A product feed is your store’s digital storefront in the Google Shopping ecosystem. Getting it right means the difference between appearing for highly relevant, converting searches versus wasting budget on vague queries that never convert.

Take a look at how Apple lists their AirPods Max: “New Apple AirPods Max, Space Gray.” It includes the brand name, product type, and colour – exactly what potential customers are searching for. Compare this to sellers who stuff their titles with payment options and promotional text like “afterpay, zip-based” – they’re missing the opportunity to match genuine buyer intent.

Testing Your Pricing

Shopping can be incredibly price-sensitive. We’ve seen cases where dropping prices by just 5% unlocked a huge amount of additional traffic. It’s worth testing different price points to find your sweet spot in the market.

Quick Wins

  • Put your key product details in titles
  • Use clean, professional images on white backgrounds
  • Keep prices and stock levels accurate
  • Fill out all your product specifications
  • Stay on top of feed updates
  • Make sure sale prices show up properly
  • Add clear delivery information
  • Keep your inventory levels up to date
  • Get your product IDs right
  • Include all relevant product details

With Shopping ads – you don’t get to write clever ad copy. Your feed does all the work for you. That’s why each part of your product data needs to be spot-on if you want to show up in the right searches and get people clicking through to your site.
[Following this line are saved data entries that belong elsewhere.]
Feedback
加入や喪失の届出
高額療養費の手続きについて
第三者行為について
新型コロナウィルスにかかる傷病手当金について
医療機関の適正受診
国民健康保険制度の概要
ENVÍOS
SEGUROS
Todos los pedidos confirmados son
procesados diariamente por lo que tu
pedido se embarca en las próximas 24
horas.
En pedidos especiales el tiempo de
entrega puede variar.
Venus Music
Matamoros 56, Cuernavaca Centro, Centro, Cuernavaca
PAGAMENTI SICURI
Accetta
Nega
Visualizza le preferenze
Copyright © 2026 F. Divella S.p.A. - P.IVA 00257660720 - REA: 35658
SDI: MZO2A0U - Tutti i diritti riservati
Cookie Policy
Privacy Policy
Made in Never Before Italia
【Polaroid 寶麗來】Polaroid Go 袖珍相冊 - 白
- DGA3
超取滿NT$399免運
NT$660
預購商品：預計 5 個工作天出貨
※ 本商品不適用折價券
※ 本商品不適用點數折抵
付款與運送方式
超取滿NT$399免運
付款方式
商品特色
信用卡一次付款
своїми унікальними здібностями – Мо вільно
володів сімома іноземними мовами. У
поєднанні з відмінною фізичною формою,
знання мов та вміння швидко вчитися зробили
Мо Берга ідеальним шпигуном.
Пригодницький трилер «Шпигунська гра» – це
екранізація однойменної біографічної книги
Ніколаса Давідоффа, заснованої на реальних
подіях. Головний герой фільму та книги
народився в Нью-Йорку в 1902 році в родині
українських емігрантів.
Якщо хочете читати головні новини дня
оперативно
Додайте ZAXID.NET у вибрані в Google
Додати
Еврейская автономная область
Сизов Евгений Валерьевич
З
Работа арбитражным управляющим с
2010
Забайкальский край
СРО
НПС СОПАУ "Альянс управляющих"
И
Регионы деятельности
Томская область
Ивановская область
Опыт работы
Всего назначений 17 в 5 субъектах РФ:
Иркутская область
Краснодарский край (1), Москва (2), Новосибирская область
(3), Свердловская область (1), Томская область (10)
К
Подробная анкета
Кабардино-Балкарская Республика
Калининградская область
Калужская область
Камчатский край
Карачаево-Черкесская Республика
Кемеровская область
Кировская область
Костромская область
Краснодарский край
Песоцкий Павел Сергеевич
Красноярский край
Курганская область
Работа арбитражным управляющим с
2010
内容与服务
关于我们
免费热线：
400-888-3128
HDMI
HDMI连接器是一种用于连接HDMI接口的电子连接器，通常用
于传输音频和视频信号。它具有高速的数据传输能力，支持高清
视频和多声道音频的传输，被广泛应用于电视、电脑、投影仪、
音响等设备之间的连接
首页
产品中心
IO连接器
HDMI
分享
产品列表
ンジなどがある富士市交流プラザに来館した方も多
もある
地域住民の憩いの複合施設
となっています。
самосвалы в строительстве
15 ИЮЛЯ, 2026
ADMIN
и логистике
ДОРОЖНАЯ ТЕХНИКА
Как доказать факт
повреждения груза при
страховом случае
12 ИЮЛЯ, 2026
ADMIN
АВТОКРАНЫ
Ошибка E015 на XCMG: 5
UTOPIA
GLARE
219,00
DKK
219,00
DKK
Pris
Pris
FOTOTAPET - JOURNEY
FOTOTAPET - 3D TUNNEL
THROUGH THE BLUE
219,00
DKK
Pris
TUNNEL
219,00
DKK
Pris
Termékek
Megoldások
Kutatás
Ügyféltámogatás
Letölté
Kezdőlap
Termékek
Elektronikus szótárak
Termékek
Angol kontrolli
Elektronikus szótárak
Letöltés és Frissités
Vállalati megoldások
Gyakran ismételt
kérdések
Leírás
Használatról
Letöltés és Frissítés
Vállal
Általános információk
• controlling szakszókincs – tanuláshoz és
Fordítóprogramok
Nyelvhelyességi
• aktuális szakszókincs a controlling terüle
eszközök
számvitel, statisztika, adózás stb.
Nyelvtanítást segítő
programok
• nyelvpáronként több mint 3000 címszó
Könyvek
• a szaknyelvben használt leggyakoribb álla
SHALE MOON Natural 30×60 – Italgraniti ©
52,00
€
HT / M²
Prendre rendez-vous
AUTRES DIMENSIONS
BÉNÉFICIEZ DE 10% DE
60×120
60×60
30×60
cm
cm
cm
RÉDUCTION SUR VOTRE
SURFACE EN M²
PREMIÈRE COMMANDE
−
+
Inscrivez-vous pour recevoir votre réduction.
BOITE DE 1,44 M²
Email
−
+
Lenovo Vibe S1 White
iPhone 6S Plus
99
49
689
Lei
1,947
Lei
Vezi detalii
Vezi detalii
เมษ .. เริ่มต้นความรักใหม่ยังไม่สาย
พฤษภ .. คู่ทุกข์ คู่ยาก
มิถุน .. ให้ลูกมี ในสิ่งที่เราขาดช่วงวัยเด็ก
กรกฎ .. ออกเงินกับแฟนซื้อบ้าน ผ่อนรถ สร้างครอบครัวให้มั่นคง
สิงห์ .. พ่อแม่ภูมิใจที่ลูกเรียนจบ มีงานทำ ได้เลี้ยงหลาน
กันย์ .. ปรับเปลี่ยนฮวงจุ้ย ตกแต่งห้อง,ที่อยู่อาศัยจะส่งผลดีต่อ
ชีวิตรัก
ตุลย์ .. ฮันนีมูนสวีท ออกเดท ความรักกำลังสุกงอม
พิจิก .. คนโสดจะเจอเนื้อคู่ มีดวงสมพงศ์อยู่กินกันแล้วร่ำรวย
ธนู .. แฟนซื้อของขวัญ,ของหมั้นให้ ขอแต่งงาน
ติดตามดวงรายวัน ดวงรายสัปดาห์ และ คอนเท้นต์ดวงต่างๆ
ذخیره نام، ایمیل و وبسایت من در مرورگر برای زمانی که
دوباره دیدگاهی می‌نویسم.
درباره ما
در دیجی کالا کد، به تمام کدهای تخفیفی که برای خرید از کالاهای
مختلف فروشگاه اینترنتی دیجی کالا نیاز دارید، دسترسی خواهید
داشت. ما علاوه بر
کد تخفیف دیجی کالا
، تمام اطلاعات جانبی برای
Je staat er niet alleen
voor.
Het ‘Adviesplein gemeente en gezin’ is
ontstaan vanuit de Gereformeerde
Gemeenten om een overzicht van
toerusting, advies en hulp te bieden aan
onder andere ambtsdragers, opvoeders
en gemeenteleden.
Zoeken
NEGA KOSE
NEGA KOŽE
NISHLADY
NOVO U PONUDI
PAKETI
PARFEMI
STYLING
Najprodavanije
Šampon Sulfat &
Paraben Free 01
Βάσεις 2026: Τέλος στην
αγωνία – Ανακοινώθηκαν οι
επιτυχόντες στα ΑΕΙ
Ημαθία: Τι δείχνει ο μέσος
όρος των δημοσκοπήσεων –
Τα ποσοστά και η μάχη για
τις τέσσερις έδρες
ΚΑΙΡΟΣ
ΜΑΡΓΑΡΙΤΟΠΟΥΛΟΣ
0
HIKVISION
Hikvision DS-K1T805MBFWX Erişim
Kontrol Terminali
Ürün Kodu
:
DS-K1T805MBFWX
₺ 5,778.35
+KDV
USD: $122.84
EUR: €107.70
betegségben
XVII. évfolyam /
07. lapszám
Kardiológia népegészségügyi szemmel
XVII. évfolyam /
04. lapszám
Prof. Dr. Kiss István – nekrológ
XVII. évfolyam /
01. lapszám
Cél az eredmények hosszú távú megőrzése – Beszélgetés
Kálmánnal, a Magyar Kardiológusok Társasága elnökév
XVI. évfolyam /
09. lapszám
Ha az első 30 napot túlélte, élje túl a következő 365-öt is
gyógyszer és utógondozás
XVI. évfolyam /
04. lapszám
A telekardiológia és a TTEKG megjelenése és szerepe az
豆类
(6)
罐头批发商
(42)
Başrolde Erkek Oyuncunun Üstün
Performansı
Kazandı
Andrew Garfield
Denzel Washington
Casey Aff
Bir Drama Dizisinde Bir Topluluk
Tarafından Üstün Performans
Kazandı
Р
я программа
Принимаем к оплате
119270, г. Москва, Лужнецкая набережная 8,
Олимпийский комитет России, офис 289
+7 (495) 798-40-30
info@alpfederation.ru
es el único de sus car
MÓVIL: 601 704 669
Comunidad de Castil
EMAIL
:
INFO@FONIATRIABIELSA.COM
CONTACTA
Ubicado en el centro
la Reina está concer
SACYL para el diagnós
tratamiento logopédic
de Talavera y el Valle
7. Ignoring Campaign Priority Levels

Here’s a strategy that most people in the shopping space either don’t know about or haven’t set up properly. We’ve seen accounts double their revenue in just over a month using this approach, even when they were already doing well. It’s all about using priority levels to filter and funnel your traffic smartly.

Think of your shopping campaigns like a series of filters. Set up your first campaign with high priority but low bids and a small budget. This catches all those generic searches that typically don’t convert well. Then add negative keywords for your brand name, colors, sizes, and model numbers to push the good searches down to your next campaign.

The Three-Tier Strategy

Start with a high-priority campaign set with low bids and a small budget. This acts as your first filter, catching generic searches that typically don’t convert well. By adding negative keywords for your brand name, product colours, sizes, and model numbers, you force more specific searches to flow down to your next campaign level.

Your medium-priority campaign becomes your powerhouse, with a larger budget and more aggressive bidding. Because you’ve filtered out generic searches at the higher level, this campaign only deals with searches that include those valuable specific terms you’ve identified as strong converters.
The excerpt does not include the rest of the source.